[Data entries]
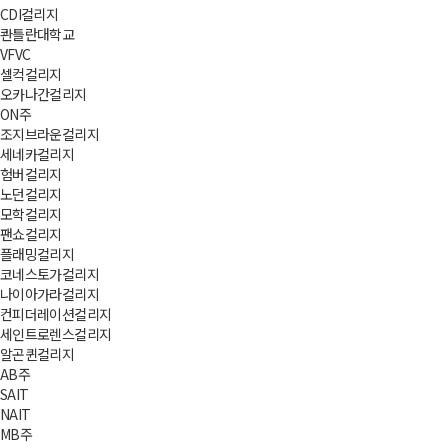
CDI컬리지
콴틀란대학교
VFVC
셀컥컬리지
오카나간컬리지
ON주
조지브라운컬리지
세네카컬리지
험버컬리지
노던컬리지
모학컬리지
팬쇼컬리지
플래밍컬리지
코네스토가컬리지
나이아가라컬리지
컨피더레이션컬리지
세인트로렌스컬리지
알곤퀸컬리지
AB주
SAIT
NAIT
MB주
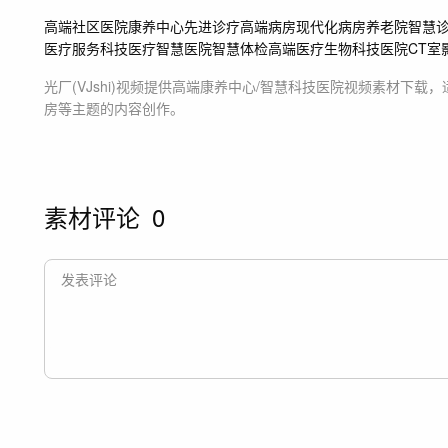
高端社区医院
康养中心
先进诊疗
高端病房
现代化病房
养老院
智慧
医疗服务
科技医疗
智慧医院
智慧体检
高端医疗
生物科技
医院
CT室
光厂(VJshi)视频提供
高端康养中心/智慧科技医院
视频素材
下载，
房等主题
的内容创作。
素材评论
0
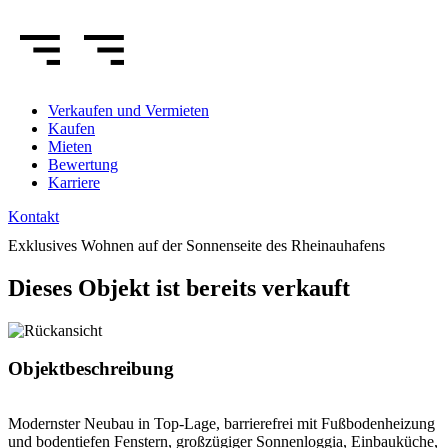
Verkaufen
und Vermieten
Kaufen
Mieten
Bewertung
Karriere
Kontakt
Exklusives Wohnen auf der Sonnenseite des Rheinauhafens
Dieses Objekt ist bereits verkauft
Objektbeschreibung
Modernster Neubau in Top-Lage, barrierefrei mit Fußbodenheizung
und bodentiefen Fenstern, großzügiger Sonnenloggia, Einbauküche,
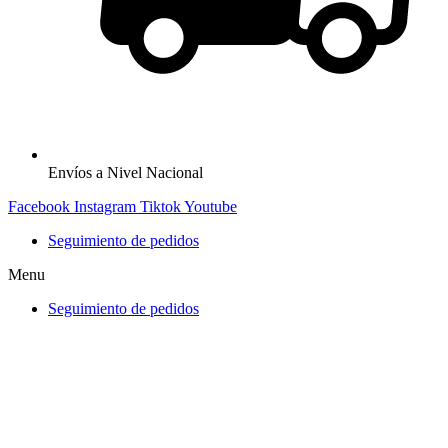
Envíos a Nivel Nacional
Facebook
Instagram
Tiktok
Youtube
Seguimiento de pedidos
Menu
Seguimiento de pedidos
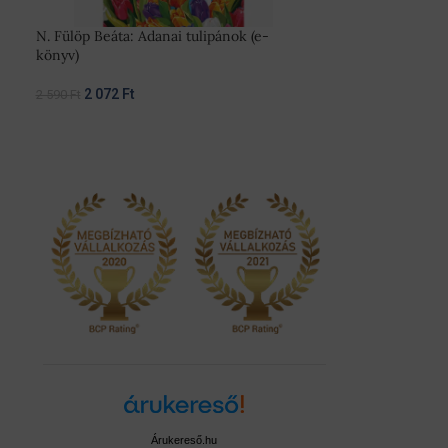
N. Fülöp Beáta: Adanai tulipánok (e-
Florans Matias: 
könyv)
árnyékában (e-k
2 072
Ft
1 992
Ft
2 590
Ft
2 490
Ft
Árukereső.hu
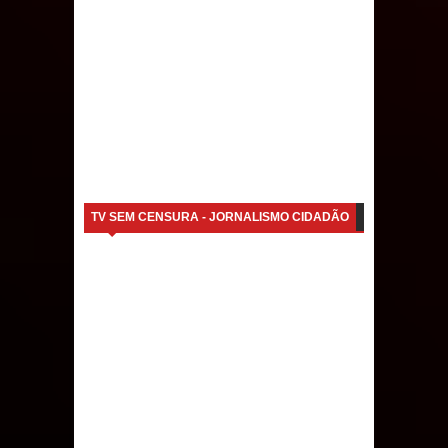
TV SEM CENSURA - JORNALISMO CIDADÃO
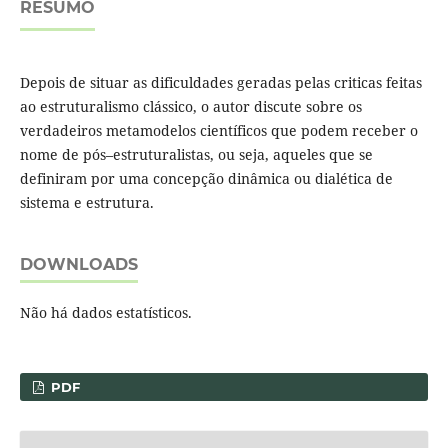
RESUMO
Depois de situar as dificuldades geradas pelas criticas feitas
ao estruturalismo clássico, o autor discute sobre os
verdadeiros metamodelos científicos que podem receber o
nome de pós–estruturalistas, ou seja, aqueles que se
definiram por uma concepção dinâmica ou dialética de
sistema e estrutura.
DOWNLOADS
Não há dados estatísticos.
PDF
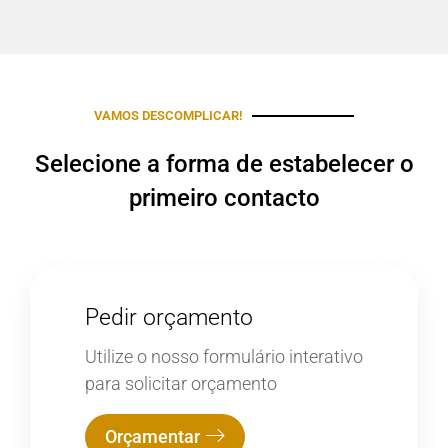
VAMOS DESCOMPLICAR!
Selecione a forma de estabelecer o
primeiro contacto
Pedir orçamento
Utilize o nosso formulário interativo
para solicitar orçamento
Orçamentar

— YOUR OBJECTIVE —
Exactly as they stand, set down all of the entries above, minus every picture.

— WRITTEN RESPONSE —
CDI컬리지
콴틀란대학교
VFVC
셀컥컬리지
오카나간컬리지
ON주
조지브라운컬리지
세네카컬리지
험버컬리지
노던컬리지
모학컬리지
팬쇼컬리지
플래밍컬리지
코네스토가컬리지
나이아가라컬리지
컨피더레이션컬리지
세인트로렌스컬리지
알곤퀸컬리지
AB주
SAIT
NAIT
MB주
高端社区医院
康养中心
先进诊疗
高端病房
现代化病房
养老院
智慧
医疗服务
科技医疗
智慧医院
智慧体检
高端医疗
生物科技
医院
CT室
光厂(VJshi)视频提供
高端康养中心/智慧科技医院
视频素材
下载，
房等主题
的内容创作。
素材评论
0
Verkaufen
und Vermieten
Kaufen
Mieten
Bewertung
Karriere
Kontakt
Exklusives Wohnen auf der Sonnenseite des Rheinauhafens
Dieses Objekt ist bereits verkauft
Objektbeschreibung
Modernster Neubau in Top-Lage, barrierefrei mit Fußbodenheizung
und bodentiefen Fenstern, großzügiger Sonnenloggia, Einbauküche,
Envíos a Nivel Nacional
Facebook
Instagram
Tiktok
Youtube
Seguimiento de pedidos
Menu
Seguimiento de pedidos
N. Fülöp Beáta: Adanai tulipánok (e-
Florans Matias: 
könyv)
árnyékában (e-k
2 072
Ft
1 992
Ft
2 590
Ft
2 490
Ft
Árukereső.hu
TV SEM CENSURA - JORNALISMO CIDADÃO
RESUMO
Depois de situar as dificuldades geradas pelas criticas feitas
ao estruturalismo clássico, o autor discute sobre os
verdadeiros metamodelos científicos que podem receber o
nome de pós–estruturalistas, ou seja, aqueles que se
definiram por uma concepção dinâmica ou dialética de
sistema e estrutura.
DOWNLOADS
Não há dados estatísticos.
PDF
VAMOS DESCOMPLICAR!
Selecione a forma de estabelecer o
primeiro contacto
Pedir orçamento
Utilize o nosso formulário interativo
para solicitar orçamento
Orçamentar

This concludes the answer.